🎓 Make an existing relationship polymorphic

In a world where we have a Car model that historically could be owned by a User, we want to change this relationship to allow a Company to own a Car too.

The assumed shape of the database would be like this:

erDiagram  
    Car {  
    int id PK    int user_id FK "users.id" }  
User {  
    int id PK}  
Company {  
    int id PK}  
  
Car }o--|| User : "Car belongs_to User"

and the Rails models would look nice and simple like this:

class Car < ApplicationRecord  
  belongs_to :user
end  
  
class User < ApplicationRecord  
  has_many :cars
end  
  
class Company < ApplicationRecord  
end  

Where we want to get to

We’re wanting the owner of the Car to be either a User or a Company. For this we have identified that a polymorphic relationship should be introduced.

Our application is widely used and is deployed with “rolling” deployments.

If our application was small scale we could rename the the user_id column on the Car to owner_id. Add the owner_type string column and backfill it with User. We could then start changing all the usage to set the owner rather than the user. We could probably do this as a big bang PR.

In a scaled application with rolling deployments, it’s not quite as easy as this. We require the Application to be functional at all times, while backfilling and switching implementation at the correct times.

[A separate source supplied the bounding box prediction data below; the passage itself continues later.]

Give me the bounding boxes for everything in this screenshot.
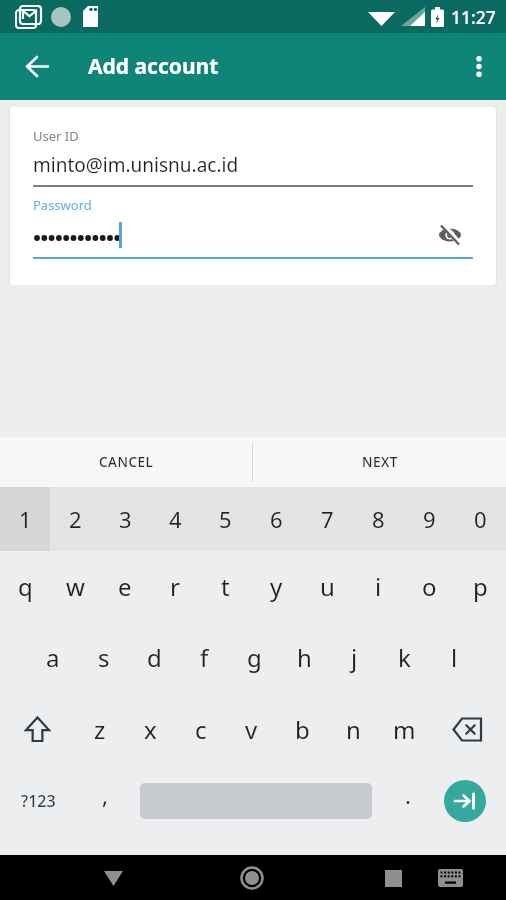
button[interactable] — [95, 860, 131, 896]
staticText: f — [200, 641, 209, 674]
staticText: v — [245, 713, 258, 746]
staticText: d — [147, 641, 162, 674]
staticText: b — [295, 713, 310, 746]
button[interactable] — [0, 33, 74, 100]
staticText: w — [66, 570, 85, 603]
staticText: x — [144, 713, 157, 746]
staticText: t — [221, 570, 230, 603]
staticText: 9 — [423, 504, 436, 534]
staticText: k — [398, 641, 411, 674]
button[interactable]: p — [455, 551, 506, 621]
button[interactable] — [33, 218, 473, 252]
button[interactable]: i — [353, 551, 404, 621]
staticText: minto@im.unisnu.ac.id — [33, 152, 239, 178]
staticText: u — [320, 570, 335, 603]
staticText: Password — [33, 196, 92, 214]
staticText: 11:27 — [451, 5, 496, 29]
button[interactable]: n — [328, 693, 379, 765]
button[interactable]: 3 — [100, 487, 150, 551]
button[interactable]: CANCEL — [0, 437, 252, 487]
staticText: r — [170, 570, 180, 603]
staticText: n — [346, 713, 361, 746]
button[interactable] — [234, 860, 270, 896]
button[interactable] — [444, 780, 486, 822]
staticText: 8 — [372, 504, 385, 534]
button[interactable]: x — [125, 693, 175, 765]
button[interactable]: r — [150, 551, 200, 621]
staticText: g — [247, 641, 262, 674]
button[interactable]: k — [379, 621, 429, 693]
staticText: p — [473, 570, 488, 603]
staticText: 1 — [19, 504, 32, 534]
button[interactable]: NEXT — [253, 437, 506, 487]
staticText: s — [98, 641, 110, 674]
staticText: c — [195, 713, 207, 746]
button[interactable]: 5 — [200, 487, 251, 551]
button[interactable]: t — [200, 551, 251, 621]
staticText: h — [297, 641, 312, 674]
button[interactable]: u — [302, 551, 353, 621]
staticText: z — [94, 713, 106, 746]
button[interactable]: . — [372, 765, 444, 837]
button[interactable] — [430, 858, 470, 898]
button[interactable]: e — [100, 551, 150, 621]
staticText: q — [18, 570, 33, 603]
staticText: o — [422, 570, 437, 603]
button[interactable]: j — [329, 621, 379, 693]
button[interactable]: a — [27, 621, 78, 693]
button[interactable]: 9 — [404, 487, 455, 551]
staticText: l — [451, 641, 458, 674]
button[interactable] — [0, 693, 75, 765]
staticText: . — [405, 780, 411, 810]
button[interactable] — [452, 33, 506, 100]
button[interactable] — [375, 860, 411, 896]
button[interactable]: c — [175, 693, 226, 765]
button[interactable]: 6 — [251, 487, 302, 551]
button[interactable] — [435, 220, 465, 250]
button[interactable]: d — [129, 621, 179, 693]
staticText: 2 — [69, 504, 82, 534]
staticText: y — [270, 570, 283, 603]
button[interactable]: minto@im.unisnu.ac.id — [33, 152, 473, 178]
staticText: CANCEL — [99, 453, 154, 471]
button[interactable]: l — [429, 621, 479, 693]
staticText: 4 — [169, 504, 182, 534]
button[interactable]: 2 — [50, 487, 100, 551]
button[interactable]: y — [251, 551, 302, 621]
button[interactable]: 7 — [302, 487, 353, 551]
staticText: 5 — [219, 504, 232, 534]
button[interactable]: 8 — [353, 487, 404, 551]
staticText: ?123 — [21, 790, 56, 812]
staticText: m — [393, 713, 416, 746]
staticText: 7 — [321, 504, 334, 534]
staticText: User ID — [33, 127, 79, 145]
staticText: 6 — [270, 504, 283, 534]
button[interactable]: q — [0, 551, 50, 621]
staticText: e — [118, 570, 132, 603]
button[interactable]: z — [75, 693, 125, 765]
staticText: 3 — [119, 504, 132, 534]
button[interactable]: o — [404, 551, 455, 621]
button[interactable]: , — [76, 765, 133, 837]
staticText: i — [375, 570, 382, 603]
staticText: a — [46, 641, 60, 674]
button[interactable]: 4 — [150, 487, 200, 551]
staticText: Add account — [88, 52, 219, 81]
button[interactable]: f — [179, 621, 229, 693]
button[interactable]: s — [78, 621, 129, 693]
button[interactable]: 1 — [0, 487, 50, 551]
button[interactable]: m — [379, 693, 430, 765]
button[interactable]: h — [279, 621, 329, 693]
button[interactable] — [430, 693, 506, 765]
button[interactable]: g — [229, 621, 279, 693]
button[interactable]: 0 — [455, 487, 506, 551]
button[interactable]: ?123 — [0, 765, 76, 837]
button[interactable]: b — [277, 693, 328, 765]
staticText: j — [351, 641, 358, 674]
button[interactable]: w — [50, 551, 100, 621]
staticText: , — [102, 780, 108, 810]
staticText: NEXT — [362, 453, 398, 471]
staticText: 0 — [474, 504, 487, 534]
button[interactable]: v — [226, 693, 277, 765]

This will involve several steps, split across PRs and deployments. This post aims to set out what should change and in what order they should be deployed.

The end goal is to get the database to look like this:

erDiagram  
    Car {       int id PK       int owner_id "users.id or companies.id"       int owner_type "User or Company"   
    }  
    User {       int id PK    }    Company {       int id PK    }        Car }o--|| User : "Car owned by a User"  
    Car }o--|| Company : "Car owned by a Company"

and the Rails models to look like this:

class Car < ApplicationRecord  
  belongs_to :owner, polymorphic: true
end  
  
class User < ApplicationRecord  
  has_many :cars, as: :owner
end  
  
class Company < ApplicationRecord  
  has_many :cars, as: :owner
end  

Steps to take

Adding the reference columns

First of all we’re going to add our new reference (owner) columns to our cars table. We’ll follow the best practices set out by the Strong Migrations Gem

We have to make the reference null: true as we’ll be backfilling data in a later step.

Generate a migration from the command line

rails g migration AddOwnerToCars owner:references{polymorphic}

and modify the migration, adding disable_ddl_transaction!, null: true and index: {algorithm: :concurrently}.

class AddOwnerToCars < ActiveRecord::Migration[7.1]  
  disable_ddl_transaction!  
  
  def change  
    add_reference :cars, :owner, polymorphic: true, null: true, index: {algorithm: :concurrently}  
  end  
end

With no other changes we can ==create a pull request==, ==merge and deploy== this change. These columns will be added to our database with no values and will not require any values to be added. The application should continue working as it was previously.

The database schema will look like this:

erDiagram  
    Car {       int id PK       int user_id FK "users.id"       int owner_id "users.id or companies.id"       int owner_type "User or Company"   
    }

Double write

To start with we will want to “double write” the Car’s user and owner. When we set the user value of the Car we also want it to set the owner.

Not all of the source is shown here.